Fourteen months later, I still feel the absence of my person in real time. When the kids wake up ahead of schedule and my daughter is asking me to hold her, but I have to get my other son ready for his school day. When my baby asks to ‘Ea, ea?” pointing toward the kitchen, but there is laundry to put away first. When a friend sends an invite for a fun-filled afternoon at the park, but all I can see is three hours of wrangling kids in a parental net of safety on my own. On my own. On my own.
Always on my own.
Not to mention the quieter moments when another person would be so welcomed. Friday night after the kids have fallen asleep, and a house feels like a home, and there’s no task to complete. Sunday morning as the kids walk into their Sunday School class and I enter the sanctuary, ready to raise a voice of praise. Wednesday afternoons at Mom’s kitchen counter, when the kids fill the basement with sounds of playing and Mom bustles about getting dinner ready.
I think my heart changed its rhythm after he died and left me here to raise his babies. I think my heart changed its beat to match the words, “I miss you I miss you I miss you.” I can do some days and face new mornings, but there is that beating underneath.
I miss you I miss you I miss you.
Albany has plagued me these last few days. The memories of that first night, after I found him in the ER, unconscious to the beeps and bustle and crazy around him. When I asked the on-call neurosurgeon, “If this was your person, what would you do?” and he told me, “Call his brothers. Tell them to come.” The next days, as he slipped into and out of unconsciousness, his words slurring as he struggled to identify the people around him. I want to go back to, yes, even those days, when I only knew the possibility of losing him.
And then the small curtained space they transferred him to, after the external ventricular drain began to work, a windowless corner where time kept buffering, like a cheap wi-fi signal.
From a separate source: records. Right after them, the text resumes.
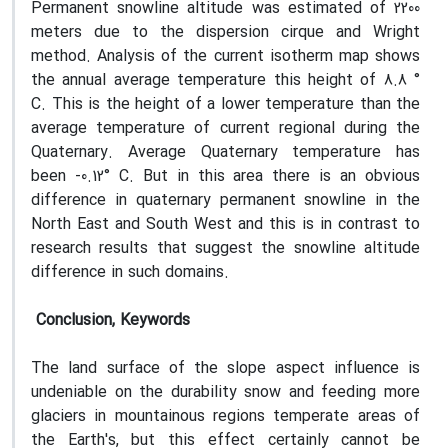
Permanent snowline altitude was estimated of 2200
meters due to the dispersion cirque and Wright
method. Analysis of the current isotherm map shows
the annual average temperature this height of 8.8 °
C. This is the height of a lower temperature than the
average temperature of current regional during the
Quaternary. Average Quaternary temperature has
been -0.12° C. But in this area there is an obvious
difference in quaternary permanent snowline in the
North East and South West and this is in contrast to
research results that suggest the snowline altitude
difference in such domains.
Conclusion, Keywords
The land surface of the slope aspect influence is
undeniable on the durability snow and feeding more
glaciers in mountainous regions temperate areas of
the Earth's, but this effect certainly cannot be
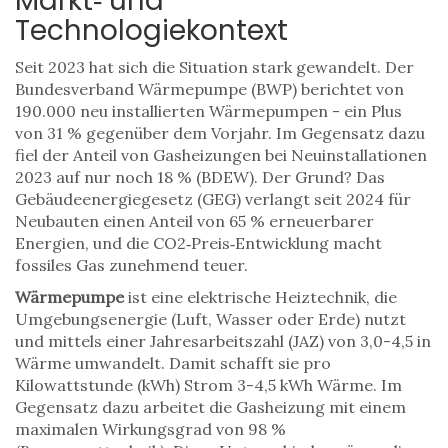
Markt‑ und
Technologiekontext
Seit 2023 hat sich die Situation stark gewandelt. Der
Bundesverband Wärmepumpe (BWP) berichtet von
190.000 neu installierten Wärmepumpen - ein Plus
von 31 % gegenüber dem Vorjahr. Im Gegensatz dazu
fiel der Anteil von Gasheizungen bei Neuinstallationen
2023 auf nur noch 18 % (BDEW). Der Grund? Das
Gebäudeenergiegesetz (GEG) verlangt seit 2024 für
Neubauten einen Anteil von 65 % erneuerbarer
Energien, und die CO2‑Preis‑Entwicklung macht
fossiles Gas zunehmend teuer.
Wärmepumpe
ist eine elektrische Heiztechnik, die
Umgebungsenergie (Luft, Wasser oder Erde) nutzt
und mittels einer Jahresarbeitszahl (JAZ) von 3,0-4,5 in
Wärme umwandelt.
Damit schafft sie pro
Kilowattstunde (kWh) Strom 3-4,5 kWh Wärme. Im
Gegensatz dazu arbeitet die
Gasheizung
mit einem
maximalen Wirkungsgrad von 98 %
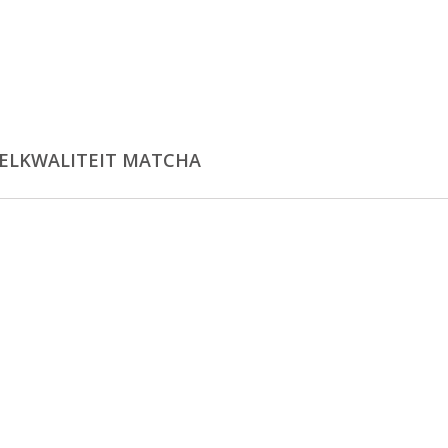
ELKWALITEIT MATCHA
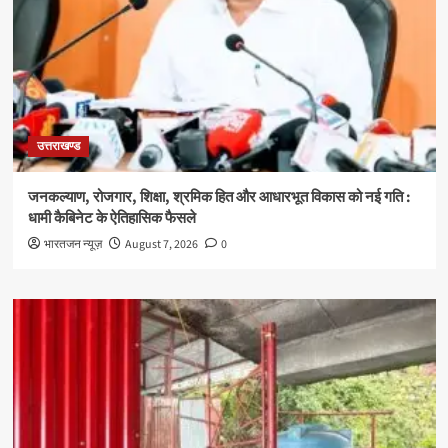
उत्तराखण्ड
जनकल्याण, रोजगार, शिक्षा, श्रमिक हित और आधारभूत विकास को नई गति :
धामी कैबिनेट के ऐतिहासिक फैसले
भारतजन न्यूज़
August 7, 2026
0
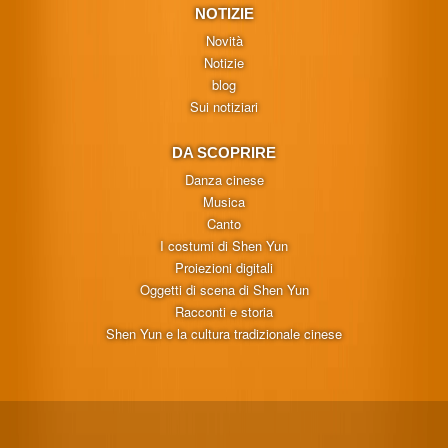
NOTIZIE
Novità
Notizie
blog
Sui notiziari
DA SCOPRIRE
Danza cinese
Musica
Canto
I costumi di Shen Yun
Proiezioni digitali
Oggetti di scena di Shen Yun
Racconti e storia
Shen Yun e la cultura tradizionale cinese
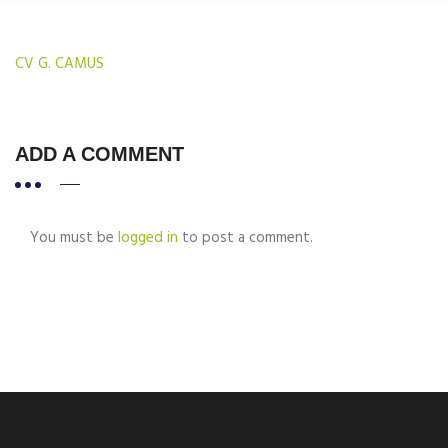
CV G. CAMUS
ADD A COMMENT
You must be
logged in
to post a comment.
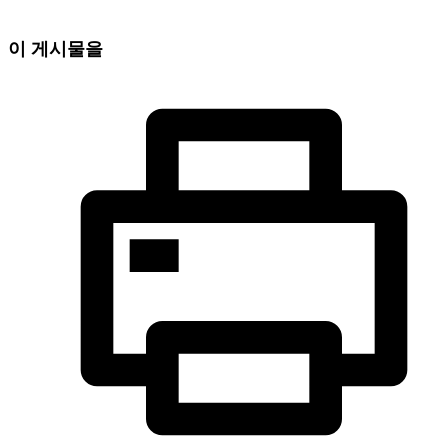
이 게시물을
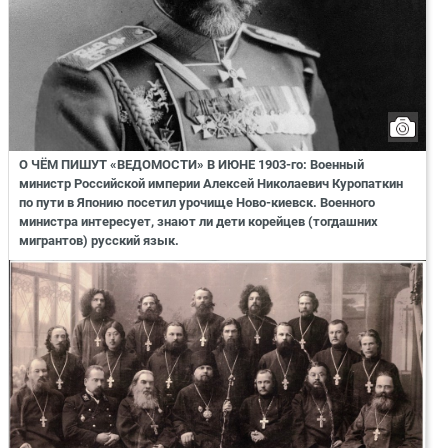
О ЧЁМ ПИШУТ «ВЕДОМОСТИ» В ИЮНЕ 1903-го: Военный
министр Российской империи Алексей Николаевич Куропаткин
по пути в Японию посетил урочище Ново-киевск. Военного
министра интересует, знают ли дети корейцев (тогдашних
мигрантов) русский язык.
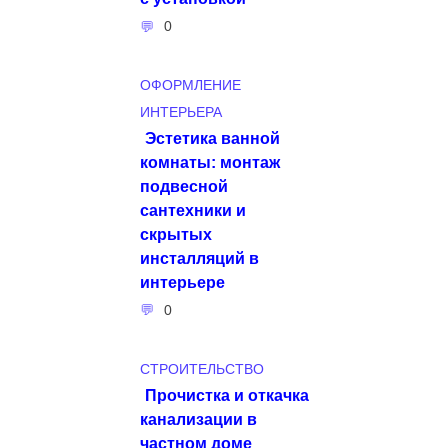
0
ОФОРМЛЕНИЕ
ИНТЕРЬЕРА
Эстетика ванной
комнаты: монтаж
подвесной
сантехники и
скрытых
инсталляций в
интерьере
0
СТРОИТЕЛЬСТВО
Прочистка и откачка
канализации в
частном доме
I would go back here in an instant. Where we watched seasons of Seinfeld and Everybody Loves Raymond, and I brought him lukewarm oatmeal and off-brand chocolate milk. We’d take naps at odd hours because daylight no longer had any significance. I played Arcade Fire and Wilco through a small bluetooth speaker, trying to drown out the beeps and whirs that reminded us we were not home.
I am sorry I ever left that room.
I didn’t know it would be this empty without him here. (It is.) I didn’t know six feet could feel so deep. (It does.) The days keep going and the babies get bigger. The grass on his plot grows tall, and his stone weathers first one then another and now three seasons. People forget his absence for the most part, and I wonder if I’m expected to as well. But there it is again, beside me in bed as I fall asleep. Next to me at the kitchen table as I try to figure out the bills. In the passenger seat as I drive to work.
I miss you I miss you I miss you.
My heart keeps beating, but to this new rhythm.